Transcript of 2-28 Symposium at Brookings Now Online

Brookings has posted a transcript for the seminar on 2-28. This is from Richard Bush, a long time US government Taiwan expert, whose writing is always extremely well informed:

The subject of today's seminar is the February 28th Incident, commonly called 228, whose 60th anniversary will be observed next Wednesday. We wish to explore what 228 means, both retrospectively and prospectively. We are not interested in using the Incident as a weapon in the current political campaigns on Taiwan. That would be inconsistent with the educational missions of Brookings and FAPA. Moreover, there are larger issues at stake.

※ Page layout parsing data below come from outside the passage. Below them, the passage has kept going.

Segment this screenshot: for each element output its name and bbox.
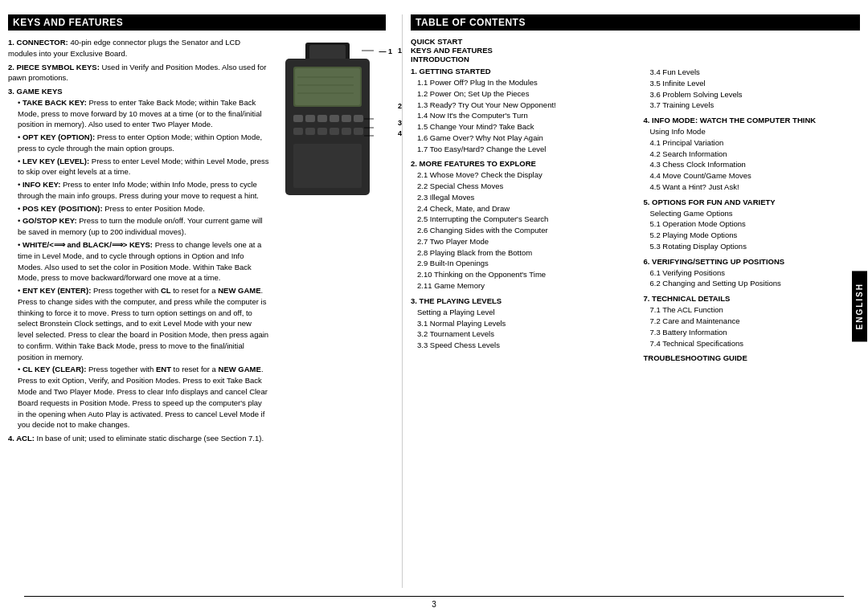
toc-section-5-title: 5. OPTIONS FOR FUN AND VARIETY xyxy=(644,198,861,206)
toc-item: 2.10 Thinking on the Opponent's Time xyxy=(411,269,628,280)
toc-item: 2.3 Illegal Moves xyxy=(411,192,628,203)
svg-rect-9 xyxy=(293,115,303,122)
takeback-label: TAKE BACK KEY: xyxy=(23,98,87,107)
toc-section-1: 1. GETTING STARTED 1.1 Power Off? Plug I… xyxy=(411,67,628,154)
toc-item: 2.9 Built-In Openings xyxy=(411,258,628,269)
number-badge-1: — 1 xyxy=(379,47,392,55)
quick-start-links: QUICK START KEYS AND FEATURES INTRODUCTI… xyxy=(411,37,860,63)
svg-rect-10 xyxy=(305,115,315,122)
toc-item: 2.8 Playing Black from the Bottom xyxy=(411,247,628,259)
toc-item: 3.7 Training Levels xyxy=(644,100,861,111)
sidebar-container: ENGLISH xyxy=(850,0,868,612)
list-item: 2. PIECE SYMBOL KEYS: Used in Verify and… xyxy=(8,62,269,84)
left-section-content: 1. CONNECTOR: 40-pin edge connector plug… xyxy=(8,37,269,444)
left-content-row: 1. CONNECTOR: 40-pin edge connector plug… xyxy=(8,37,386,444)
num-label-4: 4 xyxy=(398,130,402,137)
pos-label: POS KEY (POSITION): xyxy=(23,204,103,213)
list-item: • OPT KEY (OPTION): Press to enter Optio… xyxy=(18,132,269,154)
toc-item: 3.4 Fun Levels xyxy=(644,67,861,78)
toc-item: 7.2 Care and Maintenance xyxy=(644,316,861,327)
toc-item: Setting a Playing Level xyxy=(411,307,628,318)
svg-rect-24 xyxy=(293,144,362,188)
toc-item: 1.6 Game Over? Why Not Play Again xyxy=(411,133,628,144)
svg-rect-17 xyxy=(305,128,315,135)
game-keys-header: 3. GAME KEYS xyxy=(8,86,269,97)
toc-section-3-cont: 3.4 Fun Levels 3.5 Infinite Level 3.6 Pr… xyxy=(644,67,861,111)
toc-item: 7.1 The ACL Function xyxy=(644,304,861,316)
keys-features-label: KEYS AND FEATURES xyxy=(411,46,493,55)
acl-item: 4. ACL: In base of unit; used to elimina… xyxy=(8,433,269,444)
toc-item: 4.3 Chess Clock Information xyxy=(644,159,861,170)
toc-section-5-items: Selecting Game Options 5.1 Operation Mod… xyxy=(644,208,861,252)
number-labels: 1 2 3 4 xyxy=(398,47,402,137)
toc-item: 1.1 Power Off? Plug In the Modules xyxy=(411,77,628,88)
opt-label: OPT KEY (OPTION): xyxy=(23,133,95,141)
list-item: • LEV KEY (LEVEL): Press to enter Level … xyxy=(18,156,269,178)
list-item: • CL KEY (CLEAR): Press together with EN… xyxy=(18,364,269,430)
toc-item: 4.4 Move Count/Game Moves xyxy=(644,170,861,182)
list-item: 1. CONNECTOR: 40-pin edge connector plug… xyxy=(8,37,269,59)
item-2-label: 2. PIECE SYMBOL KEYS: xyxy=(8,63,100,71)
svg-rect-18 xyxy=(317,128,327,135)
device-svg xyxy=(281,41,374,202)
page-container: KEYS AND FEATURES 1. CONNECTOR: 40-pin e… xyxy=(0,0,868,612)
svg-rect-19 xyxy=(330,128,339,135)
toc-item: 5.2 Playing Mode Options xyxy=(644,230,861,241)
svg-rect-14 xyxy=(354,115,363,122)
toc-section-5: 5. OPTIONS FOR FUN AND VARIETY Selecting… xyxy=(644,198,861,252)
toc-item: 5.3 Rotating Display Options xyxy=(644,241,861,252)
toc-item: 5.1 Operation Mode Options xyxy=(644,218,861,230)
toc-item: Selecting Game Options xyxy=(644,208,861,219)
left-section-header: KEYS AND FEATURES xyxy=(8,14,386,31)
svg-rect-5 xyxy=(295,68,360,105)
toc-section-1-items: 1.1 Power Off? Plug In the Modules 1.2 P… xyxy=(411,77,628,154)
page-number: 3 xyxy=(24,596,844,612)
toc-section-2: 2. MORE FEATURES TO EXPLORE 2.1 Whose Mo… xyxy=(411,159,628,291)
toc-section-4: 4. INFO MODE: WATCH THE COMPUTER THINK U… xyxy=(644,116,861,193)
right-panel: TABLE OF CONTENTS QUICK START KEYS AND F… xyxy=(402,14,860,588)
toc-item: 1.5 Change Your Mind? Take Back xyxy=(411,121,628,133)
toc-section-troubleshooting: TROUBLESHOOTING GUIDE xyxy=(644,353,861,362)
toc-section-1-title: 1. GETTING STARTED xyxy=(411,67,628,75)
toc-item: 7.3 Battery Information xyxy=(644,327,861,338)
info-label: INFO KEY: xyxy=(23,180,60,189)
toc-item: 4.1 Principal Variation xyxy=(644,137,861,149)
toc-item: 4.2 Search Information xyxy=(644,149,861,160)
toc-section-2-items: 2.1 Whose Move? Check the Display 2.2 Sp… xyxy=(411,169,628,291)
toc-item: 6.1 Verifying Positions xyxy=(644,267,861,279)
toc-item: 3.6 Problem Solving Levels xyxy=(644,89,861,100)
toc-item: 2.2 Special Chess Moves xyxy=(411,181,628,192)
cl-label: CL KEY (CLEAR): xyxy=(23,365,86,373)
list-item: • POS KEY (POSITION): Press to enter Pos… xyxy=(18,203,269,214)
svg-rect-20 xyxy=(342,128,351,135)
toc-item: 4.5 Want a Hint? Just Ask! xyxy=(644,182,861,193)
svg-rect-16 xyxy=(293,128,303,135)
gostop-label: GO/STOP KEY: xyxy=(23,216,77,225)
toc-item: 6.2 Changing and Setting Up Positions xyxy=(644,278,861,289)
toc-item: 2.1 Whose Move? Check the Display xyxy=(411,169,628,181)
toc-item: 3.2 Tournament Levels xyxy=(411,328,628,340)
connector-label: CONNECTOR: xyxy=(17,38,68,47)
toc-item: Using Info Mode xyxy=(644,126,861,137)
item-1-label: 1. CONNECTOR: xyxy=(8,38,68,47)
toc-item: 2.7 Two Player Mode xyxy=(411,236,628,247)
sidebar-english-label: ENGLISH xyxy=(852,271,867,341)
num-label-1: 1 xyxy=(398,47,402,55)
lev-label: LEV KEY (LEVEL): xyxy=(23,157,89,165)
right-section-header: TABLE OF CONTENTS xyxy=(411,14,860,31)
toc-item: 2.6 Changing Sides with the Computer xyxy=(411,225,628,236)
toc-item: 2.4 Check, Mate, and Draw xyxy=(411,203,628,214)
toc-item: 1.2 Power On; Set Up the Pieces xyxy=(411,88,628,100)
toc-section-7-items: 7.1 The ACL Function 7.2 Care and Mainte… xyxy=(644,304,861,349)
device-image-col: — 1 xyxy=(281,37,386,444)
toc-troubleshooting-title: TROUBLESHOOTING GUIDE xyxy=(644,353,861,362)
left-text-col: 1. CONNECTOR: 40-pin edge connector plug… xyxy=(8,37,269,444)
quick-start-label: QUICK START xyxy=(411,37,462,46)
svg-rect-1 xyxy=(309,45,346,59)
left-panel: KEYS AND FEATURES 1. CONNECTOR: 40-pin e… xyxy=(8,14,402,588)
piece-symbol-label: PIECE SYMBOL KEYS: xyxy=(17,63,100,71)
ent-label: ENT KEY (ENTER): xyxy=(23,286,91,295)
num-label-2: 2 xyxy=(398,103,402,110)
toc-section-3-cont-items: 3.4 Fun Levels 3.5 Infinite Level 3.6 Pr… xyxy=(644,67,861,111)
svg-rect-21 xyxy=(354,128,363,135)
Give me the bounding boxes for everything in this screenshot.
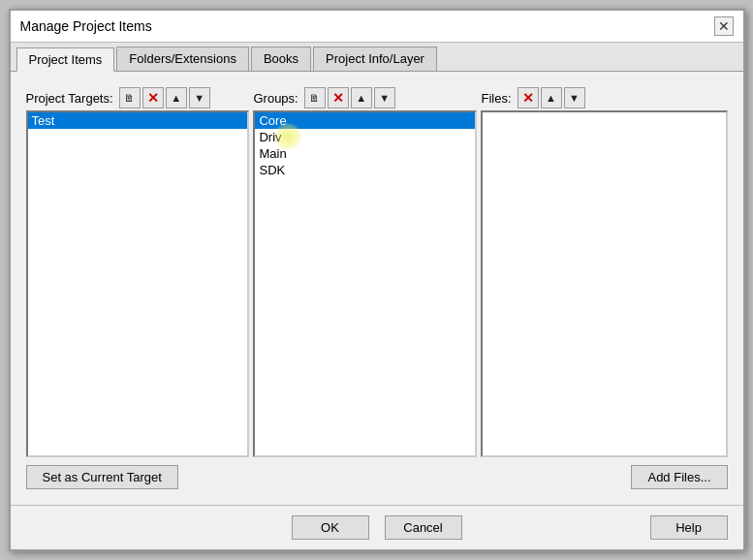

What do I mean when I say that the issues at stake are more significant than contemporary Taiwan politics? To begin my answer, let me go back to the mid-1990s when then-President Lee Teng-hui was emphasizing what Taiwan people had in common. In Chinese he used the phrase shengming gongtongti. In English translations of his speeches, he insisted on using the German sociological term, Gemeinschaft. In plain language he spoke of "a community based on a common experience." He spoke of Taiwan as, "our common homeland" and about a "collective consciousness." He spoke of "fifty years of a common destiny forged in fortune and misfortune have united us all into a closely bound and interdependent community."

Now, I happen to have a lot of respect for what Lee was trying to do here, for reasons that I will come back to. But there was an assumption behind these assertions of what Taiwan people had in common, wasn't there? It's almost a sleight of hand. Lee's assumption was that people on Taiwan actually believed that they had a sense of common destiny and collective consciousness. And part of that shared sense of the present and the future had to be a shared sense about the past.


The rest of it is online there.

1 comment:

  1. i don't think lee was assuming so much as he was trying to create a collective consciousness. i think people don't feel unified as 'people of taiwan', so i'm assuming that lee was trying to unify them by telling them that they have a collective destiny and must recognize the bonds they have with each other which will make them stronger going forth to live that destiny. just an educated guess.